Ubuntu 19.04: Disco Dingo Review - cameronbrown
https://arstechnica.com/gadgets/2019/05/ubuntu-19-04-review-the-disco-dingo-aims-its-nose-at-the-cloud-and-developers/
======
lsh
> The big points of emphasis in this latest release are on Ubuntu as a tool
> for infrastructure development, server deployment, and the good old Internet
> of Things. For the server version of Ubuntu, the OS ships with all the
> latest cloud computing tools.

yes, I've noticed. Since 18.04 LTS we've discovered all kinds of automatic
updates, automatic security upgrades, automatic monitoring and a new container
service all of which have been stopped+disabled+purged. Ubuntu on servers may
not be viable if Canonical insists on watching everything we do.

------
wyld_one
As a person with visual issues, I hope they beefed up the screen zoom control.
I have a mouse that has a thumb scroll wheel and I usually map it to
"<window>+, <window>-" (if in windows-not the one for browsers)

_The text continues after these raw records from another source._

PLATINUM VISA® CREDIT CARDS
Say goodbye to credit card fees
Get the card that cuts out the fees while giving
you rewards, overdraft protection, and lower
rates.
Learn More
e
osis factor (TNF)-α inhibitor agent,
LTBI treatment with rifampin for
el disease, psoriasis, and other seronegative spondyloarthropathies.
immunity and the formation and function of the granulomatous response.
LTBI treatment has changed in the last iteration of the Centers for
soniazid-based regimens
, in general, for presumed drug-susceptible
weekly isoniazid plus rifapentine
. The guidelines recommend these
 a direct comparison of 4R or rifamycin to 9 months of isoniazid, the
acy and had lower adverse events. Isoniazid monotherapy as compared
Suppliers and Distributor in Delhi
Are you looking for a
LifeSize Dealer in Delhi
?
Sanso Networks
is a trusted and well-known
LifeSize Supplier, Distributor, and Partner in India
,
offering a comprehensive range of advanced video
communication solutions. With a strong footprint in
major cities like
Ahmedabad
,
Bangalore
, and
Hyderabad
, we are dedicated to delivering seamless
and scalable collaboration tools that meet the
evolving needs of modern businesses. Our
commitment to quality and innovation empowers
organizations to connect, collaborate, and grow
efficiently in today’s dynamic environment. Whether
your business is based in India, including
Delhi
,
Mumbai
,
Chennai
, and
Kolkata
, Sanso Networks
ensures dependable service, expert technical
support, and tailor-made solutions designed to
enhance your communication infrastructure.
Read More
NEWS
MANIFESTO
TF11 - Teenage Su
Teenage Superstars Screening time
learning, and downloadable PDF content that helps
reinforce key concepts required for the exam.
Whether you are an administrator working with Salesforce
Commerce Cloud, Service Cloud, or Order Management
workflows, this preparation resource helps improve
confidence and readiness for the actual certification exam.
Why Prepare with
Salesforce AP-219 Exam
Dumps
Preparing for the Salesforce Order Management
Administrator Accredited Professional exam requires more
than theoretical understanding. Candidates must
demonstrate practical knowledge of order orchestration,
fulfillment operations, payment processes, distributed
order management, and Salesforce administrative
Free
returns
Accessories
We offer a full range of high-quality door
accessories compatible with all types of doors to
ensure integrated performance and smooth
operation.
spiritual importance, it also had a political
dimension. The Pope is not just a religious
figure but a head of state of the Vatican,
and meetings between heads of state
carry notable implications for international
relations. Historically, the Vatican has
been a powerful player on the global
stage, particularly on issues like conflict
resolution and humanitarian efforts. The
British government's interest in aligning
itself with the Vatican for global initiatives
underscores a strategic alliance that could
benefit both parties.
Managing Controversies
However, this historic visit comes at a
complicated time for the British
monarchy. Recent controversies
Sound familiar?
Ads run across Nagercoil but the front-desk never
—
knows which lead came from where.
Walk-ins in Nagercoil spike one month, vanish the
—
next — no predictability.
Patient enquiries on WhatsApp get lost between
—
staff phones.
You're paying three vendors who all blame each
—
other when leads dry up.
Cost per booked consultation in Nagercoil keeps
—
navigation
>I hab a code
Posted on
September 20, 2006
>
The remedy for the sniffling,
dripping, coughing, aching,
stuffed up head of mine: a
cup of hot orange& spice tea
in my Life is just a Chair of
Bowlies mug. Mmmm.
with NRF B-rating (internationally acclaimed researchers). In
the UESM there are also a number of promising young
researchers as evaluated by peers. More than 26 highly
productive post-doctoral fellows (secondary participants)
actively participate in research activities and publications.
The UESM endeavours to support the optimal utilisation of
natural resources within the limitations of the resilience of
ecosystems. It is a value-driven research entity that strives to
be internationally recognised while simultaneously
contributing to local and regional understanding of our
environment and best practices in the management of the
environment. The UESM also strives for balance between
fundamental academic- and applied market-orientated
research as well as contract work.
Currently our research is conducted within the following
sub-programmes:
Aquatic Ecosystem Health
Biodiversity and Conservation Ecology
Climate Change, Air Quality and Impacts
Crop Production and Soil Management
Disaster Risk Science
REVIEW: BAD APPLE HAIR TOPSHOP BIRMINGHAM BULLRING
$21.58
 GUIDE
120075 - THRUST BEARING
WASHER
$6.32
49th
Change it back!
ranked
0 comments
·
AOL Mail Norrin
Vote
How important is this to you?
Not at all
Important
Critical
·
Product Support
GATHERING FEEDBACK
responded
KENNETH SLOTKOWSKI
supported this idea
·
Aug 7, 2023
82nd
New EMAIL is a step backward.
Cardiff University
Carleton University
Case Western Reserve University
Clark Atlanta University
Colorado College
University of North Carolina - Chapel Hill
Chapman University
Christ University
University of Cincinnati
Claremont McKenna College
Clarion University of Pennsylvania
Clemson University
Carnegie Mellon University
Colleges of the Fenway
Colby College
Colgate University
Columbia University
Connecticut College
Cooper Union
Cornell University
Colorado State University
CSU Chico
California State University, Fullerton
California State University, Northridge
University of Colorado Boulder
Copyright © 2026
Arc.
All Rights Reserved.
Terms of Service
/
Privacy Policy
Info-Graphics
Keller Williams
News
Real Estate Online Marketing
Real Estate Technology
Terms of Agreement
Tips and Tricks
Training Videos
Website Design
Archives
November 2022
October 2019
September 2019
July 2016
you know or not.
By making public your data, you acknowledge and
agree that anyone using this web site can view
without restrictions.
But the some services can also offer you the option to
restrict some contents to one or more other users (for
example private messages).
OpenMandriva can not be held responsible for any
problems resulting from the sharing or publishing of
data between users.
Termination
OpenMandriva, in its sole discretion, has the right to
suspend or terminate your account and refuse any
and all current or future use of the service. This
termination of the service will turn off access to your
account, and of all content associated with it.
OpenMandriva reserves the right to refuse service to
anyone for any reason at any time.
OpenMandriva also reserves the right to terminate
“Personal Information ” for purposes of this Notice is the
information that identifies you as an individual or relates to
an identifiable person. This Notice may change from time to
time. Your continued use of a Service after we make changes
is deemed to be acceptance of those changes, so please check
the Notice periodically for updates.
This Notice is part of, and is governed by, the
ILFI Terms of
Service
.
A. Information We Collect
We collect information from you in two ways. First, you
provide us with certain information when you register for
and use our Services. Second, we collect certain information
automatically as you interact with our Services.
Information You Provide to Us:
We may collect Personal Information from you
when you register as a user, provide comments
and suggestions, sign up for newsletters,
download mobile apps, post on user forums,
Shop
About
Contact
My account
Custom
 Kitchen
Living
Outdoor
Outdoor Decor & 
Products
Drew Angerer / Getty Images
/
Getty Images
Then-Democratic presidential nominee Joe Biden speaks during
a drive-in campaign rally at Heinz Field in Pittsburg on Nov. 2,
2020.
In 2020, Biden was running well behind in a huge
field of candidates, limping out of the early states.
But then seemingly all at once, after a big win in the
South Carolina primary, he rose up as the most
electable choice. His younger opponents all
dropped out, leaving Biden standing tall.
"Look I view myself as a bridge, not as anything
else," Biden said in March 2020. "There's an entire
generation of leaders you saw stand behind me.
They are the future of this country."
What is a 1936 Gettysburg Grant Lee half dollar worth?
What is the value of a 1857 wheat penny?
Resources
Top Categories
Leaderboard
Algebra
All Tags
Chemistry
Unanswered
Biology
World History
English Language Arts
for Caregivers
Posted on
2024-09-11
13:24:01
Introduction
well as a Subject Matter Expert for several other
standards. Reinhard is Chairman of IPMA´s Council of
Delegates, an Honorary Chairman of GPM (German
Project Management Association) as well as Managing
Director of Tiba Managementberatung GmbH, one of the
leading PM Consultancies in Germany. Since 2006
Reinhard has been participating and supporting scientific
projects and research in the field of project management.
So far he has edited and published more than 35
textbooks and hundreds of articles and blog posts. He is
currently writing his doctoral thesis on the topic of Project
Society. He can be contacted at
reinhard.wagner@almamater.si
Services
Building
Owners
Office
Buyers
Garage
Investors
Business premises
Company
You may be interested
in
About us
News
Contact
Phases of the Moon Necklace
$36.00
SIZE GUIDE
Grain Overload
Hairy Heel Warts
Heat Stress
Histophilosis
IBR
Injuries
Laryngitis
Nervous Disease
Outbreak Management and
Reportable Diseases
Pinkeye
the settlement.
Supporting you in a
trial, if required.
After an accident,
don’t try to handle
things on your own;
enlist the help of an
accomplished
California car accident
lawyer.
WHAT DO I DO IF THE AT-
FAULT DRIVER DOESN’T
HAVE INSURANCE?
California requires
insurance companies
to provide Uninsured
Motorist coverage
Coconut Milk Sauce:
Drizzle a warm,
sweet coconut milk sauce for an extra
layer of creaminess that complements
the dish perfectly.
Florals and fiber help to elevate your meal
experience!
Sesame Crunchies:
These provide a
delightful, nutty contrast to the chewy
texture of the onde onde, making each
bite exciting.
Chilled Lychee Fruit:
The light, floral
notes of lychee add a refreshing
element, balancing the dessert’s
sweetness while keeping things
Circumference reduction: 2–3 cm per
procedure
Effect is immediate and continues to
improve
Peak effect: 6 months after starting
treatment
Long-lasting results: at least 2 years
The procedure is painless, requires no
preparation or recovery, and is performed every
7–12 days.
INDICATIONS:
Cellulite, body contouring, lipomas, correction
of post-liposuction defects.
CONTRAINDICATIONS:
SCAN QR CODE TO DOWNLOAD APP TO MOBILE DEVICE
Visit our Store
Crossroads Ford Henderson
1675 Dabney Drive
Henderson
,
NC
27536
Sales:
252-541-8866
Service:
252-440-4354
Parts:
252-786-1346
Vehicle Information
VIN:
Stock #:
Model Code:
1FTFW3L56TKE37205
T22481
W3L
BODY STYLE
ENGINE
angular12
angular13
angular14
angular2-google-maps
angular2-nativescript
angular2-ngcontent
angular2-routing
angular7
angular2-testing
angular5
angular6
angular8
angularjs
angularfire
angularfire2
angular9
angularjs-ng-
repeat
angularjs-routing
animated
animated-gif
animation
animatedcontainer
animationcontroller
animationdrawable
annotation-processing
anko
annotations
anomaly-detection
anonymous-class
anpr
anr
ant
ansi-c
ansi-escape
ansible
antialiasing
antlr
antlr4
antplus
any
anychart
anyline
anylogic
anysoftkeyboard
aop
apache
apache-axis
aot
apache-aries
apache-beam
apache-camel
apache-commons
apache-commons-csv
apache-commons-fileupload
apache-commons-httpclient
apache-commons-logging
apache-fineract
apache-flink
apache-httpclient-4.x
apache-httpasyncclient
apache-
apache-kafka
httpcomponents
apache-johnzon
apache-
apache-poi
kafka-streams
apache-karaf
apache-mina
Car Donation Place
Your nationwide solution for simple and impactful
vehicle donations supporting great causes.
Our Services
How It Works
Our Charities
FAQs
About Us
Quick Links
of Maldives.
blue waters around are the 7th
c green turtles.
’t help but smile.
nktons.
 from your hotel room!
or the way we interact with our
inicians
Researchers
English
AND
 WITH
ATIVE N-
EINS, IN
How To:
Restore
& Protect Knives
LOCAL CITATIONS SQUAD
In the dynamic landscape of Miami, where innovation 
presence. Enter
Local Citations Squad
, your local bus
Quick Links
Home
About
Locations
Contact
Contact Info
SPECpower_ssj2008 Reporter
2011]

That way the whole screen is the lens of the magnifier. I adjust it as needed.
I can use it with 'windowed game mode' to even zoom games as needed when
playing.

One other point I would like if they addressed is the screen rez on bootup
with zoom features. again I travel with my ubuntu 'laptop' and hook it to
hotels tv panel for the monitor via hdmi. saves bringing a huge panel with me
everywhere.

But since sometimes it has trouble detecting the real resolution of the said
monitor, the 'zoom' controls are often lost or are tiny, or off the screen.
makes it real hard to setup that way.